TASK TO CARRY OUT: Transcribe the records that follow exactly. Skip the pictures.

MATERIALS PROVIDED:

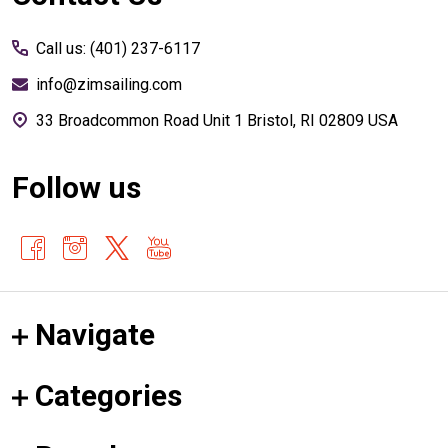
Start
Call us: (401) 237-6117
info@zimsailing.com
33 Broadcommon Road Unit 1 Bristol, RI 02809 USA
Follow us
Navigate
Categories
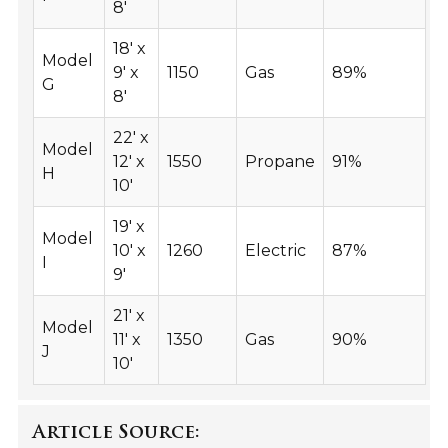
8'
18' x
Model
9' x
1150
Gas
89%
G
8'
22' x
Model
12' x
1550
Propane
91%
H
10'
19' x
Model
10' x
1260
Electric
87%
I
9'
21' x
Model
11' x
1350
Gas
90%
J
10'
Article Source:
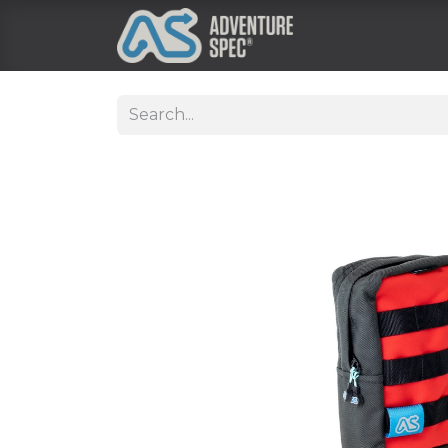
Clothing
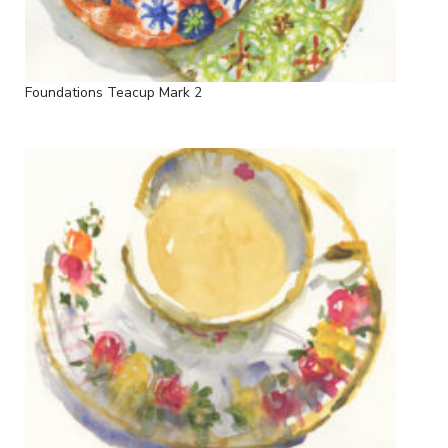
Foundations Teacup Mark 2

WRITTEN SOLUTION:
Start
Call us: (401) 237-6117
info@zimsailing.com
33 Broadcommon Road Unit 1 Bristol, RI 02809 USA
Follow us
Navigate
Categories
8'
18' x
Model
9' x
1150
Gas
89%
G
8'
22' x
Model
12' x
1550
Propane
91%
H
10'
19' x
Model
10' x
1260
Electric
87%
I
9'
21' x
Model
11' x
1350
Gas
90%
J
10'
Article Source:
Clothing
Foundations Teacup Mark 2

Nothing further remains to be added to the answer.